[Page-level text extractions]
-.-.-

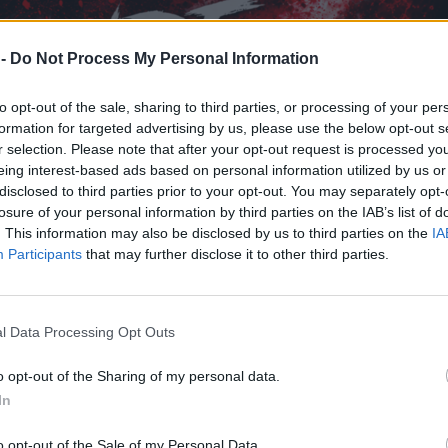
 -
Do Not Process My Personal Information
to opt-out of the sale, sharing to third parties, or processing of your per
formation for targeted advertising by us, please use the below opt-out s
r selection. Please note that after your opt-out request is processed y
eing interest-based ads based on personal information utilized by us or
disclosed to third parties prior to your opt-out. You may separately opt-
losure of your personal information by third parties on the IAB’s list of
. This information may also be disclosed by us to third parties on the
IA
Participants
that may further disclose it to other third parties.
l Data Processing Opt Outs
o opt-out of the Sharing of my personal data.
In
o opt-out of the Sale of my Personal Data.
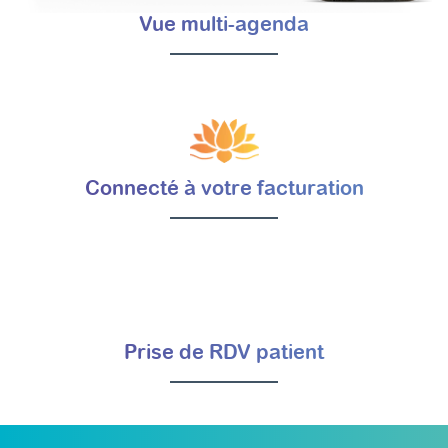
Vue multi-agenda
Connecté à votre facturation
Prise de RDV patient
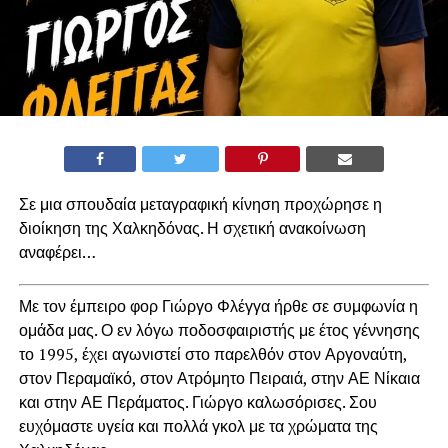
Σε μια σπουδαία μεταγραφική κίνηση προχώρησε η
διοίκηση της Χαλκηδόνας. Η σχετική ανακοίνωση
αναφέρει…
Με τον έμπειρο φορ Γιώργο Φλέγγα ήρθε σε συμφωνία η
ομάδα μας. Ο εν λόγω ποδοσφαιριστής με έτος γέννησης
το 1995, έχει αγωνιστεί στο παρελθόν στον Αργοναύτη,
στον Περαμαϊκό, στον Ατρόμητο Πειραιά, στην ΑΕ Νίκαια
και στην ΑΕ Περάματος. Γιώργο καλωσόρισες. Σου
ευχόμαστε υγεία και πολλά γκολ με τα χρώματα της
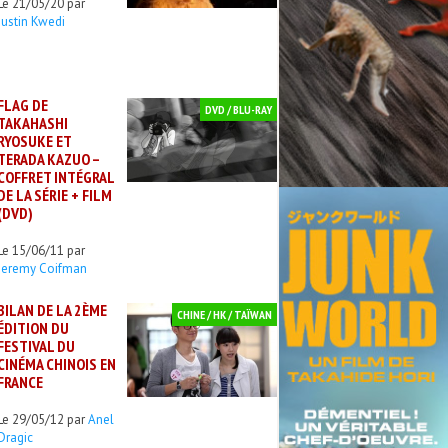
Le 21/05/20 par
Justin Kwedi
FLAG DE
DVD / BLU-RAY
TAKAHASHI
RYOSUKE ET
TERADA KAZUO –
COFFRET INTÉGRAL
DE LA SÉRIE + FILM
(DVD)
Le 15/06/11 par
Jeremy Coifman
BILAN DE LA 2ÈME
CHINE / HK / TAÏWAN
ÉDITION DU
FESTIVAL DU
CINÉMA CHINOIS EN
FRANCE
Le 29/05/12 par
Anel
Dragic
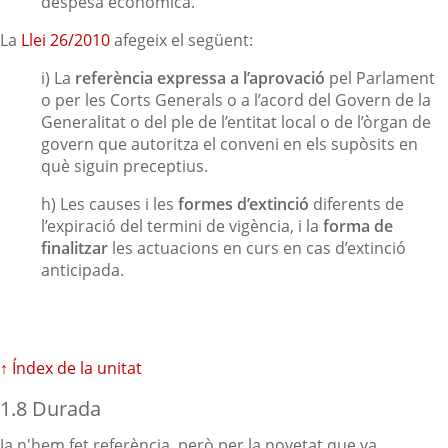
despesa econòmica.
La
Llei 26/2010
afegeix el següent:
i) La
referència expressa a l’aprovació
pel Parlament
o per les Corts Generals o a l’acord del Govern de la
Generalitat o del ple de l’entitat local o de l’òrgan de
govern que autoritza el conveni en els supòsits en
què siguin preceptius.
h) Les causes i les
formes d’extinció
diferents de
l’expiració del termini de vigència, i la
forma de
finalitzar
les actuacions en curs en cas d’extinció
anticipada.
↑ Índex de la unitat
1.8 Durada
Ja n'hem fet referència, però per la novetat que va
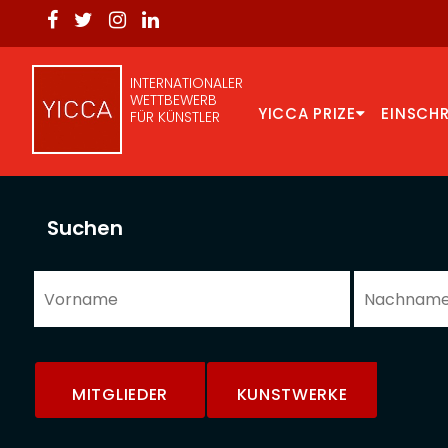
INTERNATIONALER
WETTBEWERB
YICCA PRIZE
EINSCH
FÜR KÜNSTLER
Suchen
MITGLIEDER
KUNSTWERKE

-.-.-

§ **DIRECTIONS FOR THIS TASK**
In your copy, every entry above must match word for word, and no picture may appear.

§ **TASK ANSWER**
 -
Do Not Process My Personal Information
to opt-out of the sale, sharing to third parties, or processing of your per
formation for targeted advertising by us, please use the below opt-out s
r selection. Please note that after your opt-out request is processed y
eing interest-based ads based on personal information utilized by us or
disclosed to third parties prior to your opt-out. You may separately opt-
losure of your personal information by third parties on the IAB’s list of
. This information may also be disclosed by us to third parties on the
IA
Participants
that may further disclose it to other third parties.
l Data Processing Opt Outs
o opt-out of the Sharing of my personal data.
In
o opt-out of the Sale of my Personal Data.
Vue multi-agenda
Connecté à votre facturation
Prise de RDV patient
Σε μια σπουδαία μεταγραφική κίνηση προχώρησε η
διοίκηση της Χαλκηδόνας. Η σχετική ανακοίνωση
αναφέρει…
Με τον έμπειρο φορ Γιώργο Φλέγγα ήρθε σε συμφωνία η
ομάδα μας. Ο εν λόγω ποδοσφαιριστής με έτος γέννησης
το 1995, έχει αγωνιστεί στο παρελθόν στον Αργοναύτη,
στον Περαμαϊκό, στον Ατρόμητο Πειραιά, στην ΑΕ Νίκαια
και στην ΑΕ Περάματος. Γιώργο καλωσόρισες. Σου
ευχόμαστε υγεία και πολλά γκολ με τα χρώματα της
Le 21/05/20 par
Justin Kwedi
FLAG DE
DVD / BLU-RAY
TAKAHASHI
RYOSUKE ET
TERADA KAZUO –
COFFRET INTÉGRAL
DE LA SÉRIE + FILM
(DVD)
Le 15/06/11 par
Jeremy Coifman
BILAN DE LA 2ÈME
CHINE / HK / TAÏWAN
ÉDITION DU
FESTIVAL DU
CINÉMA CHINOIS EN
FRANCE
Le 29/05/12 par
Anel
Dragic
despesa econòmica.
La
Llei 26/2010
afegeix el següent:
i) La
referència expressa a l’aprovació
pel Parlament
o per les Corts Generals o a l’acord del Govern de la
Generalitat o del ple de l’entitat local o de l’òrgan de
govern que autoritza el conveni en els supòsits en
què siguin preceptius.
h) Les causes i les
formes d’extinció
diferents de
l’expiració del termini de vigència, i la
forma de
finalitzar
les actuacions en curs en cas d’extinció
anticipada.
↑ Índex de la unitat
1.8 Durada
Ja n'hem fet referència, però per la novetat que va
INTERNATIONALER
WETTBEWERB
YICCA PRIZE
EINSCH
FÜR KÜNSTLER
Suchen
MITGLIEDER
KUNSTWERKE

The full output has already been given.